The second PCR reaction (final volume 50 μL) contained: 10 μL purified PCR product, 2 μL dNTP (5 mM), 5 μL 10 × Pfx polymerase buffer, 0.5 μL gateway conversion primer (100 μM each) ) (GCP forward and GCP reverse), and 0.5 μL Platinum Pfx DNA polymerase. The conditions for the second PCR reaction were as follows: 95 ° C for 1 minute; 94 ° C for 15 seconds, 45 ° C for 30 seconds and 68 ° C for 3.5 minutes; 4 cycles; and 94 ° C. 25 cycles of 15 seconds, 55 ° C for 30 seconds and 68 ° C for 3.5 minutes. The PCR product was purified as described above.
Alternatively, to express IPAAA44548 in E. coli, use the first PCR gene-specific primers (EX3-forward and EX2-reverse), and GCPF and GCPR primers, using the same conditions as above, and the methionine start codon An ORF containing a Shine-Dalgarno sequence upstream was prepared. The resulting PCR product was called SD-IPAAA44548.

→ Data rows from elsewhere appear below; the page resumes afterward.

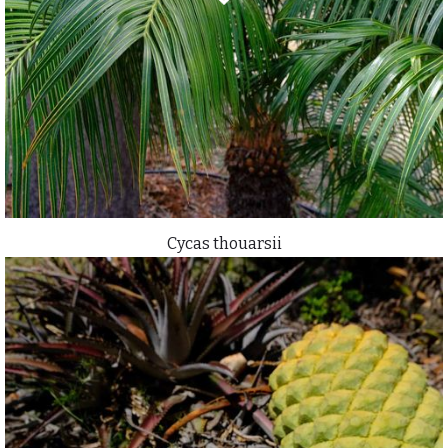
Cycas thouarsii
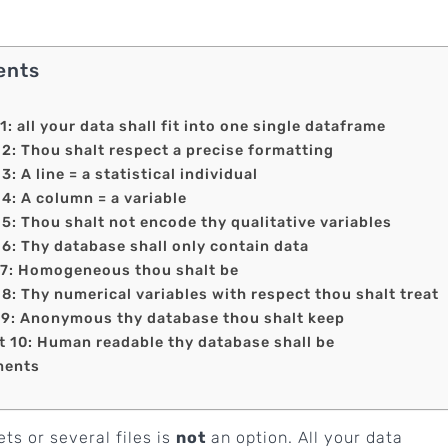
ents
all your data shall fit into one single dataframe
 Thou shalt respect a precise formatting
A line = a statistical individual
 A column = a variable
 Thou shalt not encode thy qualitative variables
 Thy database shall only contain data
: Homogeneous thou shalt be
 Thy numerical variables with respect thou shalt treat
: Anonymous thy database thou shalt keep
0: Human readable thy database shall be
ments
ts or several files is
not
an option. All your data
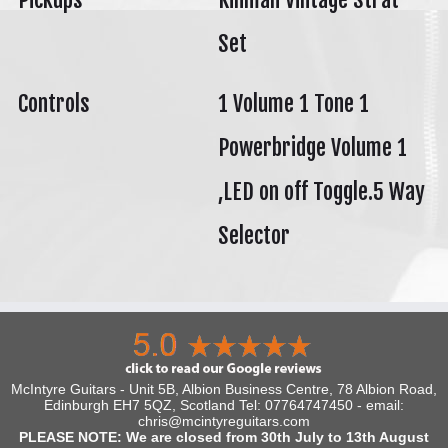
Set
Controls
1 Volume 1 Tone 1
Powerbridge Volume 1
,LED on off Toggle.5 Way
Selector
McIntyre Guitars - Unit 5B, Albion Business Centre, 78 Albion Road,
Edinburgh EH7 5QZ, Scotland Tel: 07764747450 - email:
chris@mcintyreguitars.com
PLEASE NOTE: We are closed from 30th July to 13th August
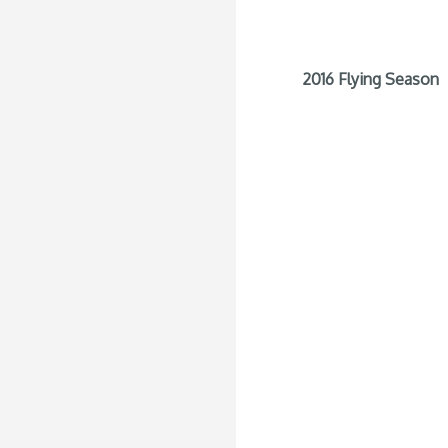
2016 Flying Season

{Subcloning of gateway compatible IPAAA44548 ORF into gateway entry vector pDONR201 and expression vector pEAK12d}
The second stage of the gateway cloning method involves subcloning of the gateway modified PCR product into the gateway entry vector pDONR201 (Invitrogen, FIG. 7). The subcloning is as follows: 5 μL of purified PCR product, along with 1.5 μL of pDONR201 vector (0.1 μg / μL), 2 μL of BP buffer and 1.5 μL of BP clonase enzyme mix (Invitrogen), Incubated for 1 hour at room temperature. The reaction was stopped by the addition of proteinase K (2 μg) and further incubated at 37 ° C. for 10 minutes. An aliquot (2 μL) of the reaction was transformed into E. coli DH10B cells by electroporation using a Biorad Gene Pulser. Transformants were plated on LB-kanamycin plates. Plasmid mini-prep DNA was prepared from 1-4 of the resulting colonies using Wizard Plus SV Minipreps kit (Promega), followed by 1.5 μL of the plasmid eluate in the recombination reaction. The recombination reaction contained 1.5 μL of pEAK12d vector (FIG. 6) (0.1 μg / μL), 2 μL of LR buffer and 1.5 μL of LR clonase (Invitrogen) in a final volume of 10 μL. The mixture was incubated for 1 hour at room temperature, the reaction was stopped by the addition of proteinase K (2 μg) and incubated for an additional 10 minutes at 37 ° C. An aliquot (1 μL) of this reaction was used to transform E. coli DH10B cells by electroporation.
Clones containing the correct insert were identified by performing colony PCR as described above, except that pEAK12d primers (pEAK12d F and pEAK12d R) were used for PCR. Plasmid mini prep DNA is isolated from clones containing the correct insert using the Qiaprep Turbo 9600 automation system (Qiagen) or manually with the Wizard Plus SV minipreps kit (Promega) and using pEAK12d F and pEAK12d R primers The sequence was confirmed.
CsCl gradient-purified maxi-prep DNA of plasmid pEAK12d-IPAAA44548-6His (plasmid no. 11775, FIG. 8) was prepared from a 500 mL culture of the sequence confirmed clone (J. Sambrook, et al., In Molecular Cloning, a Laboratory Manual, 2nd edition, 1989, Cold Spring Harbor Laboratory Press), resuspended in sterile water at a concentration of 1 μg / μL and stored at −20 ° C.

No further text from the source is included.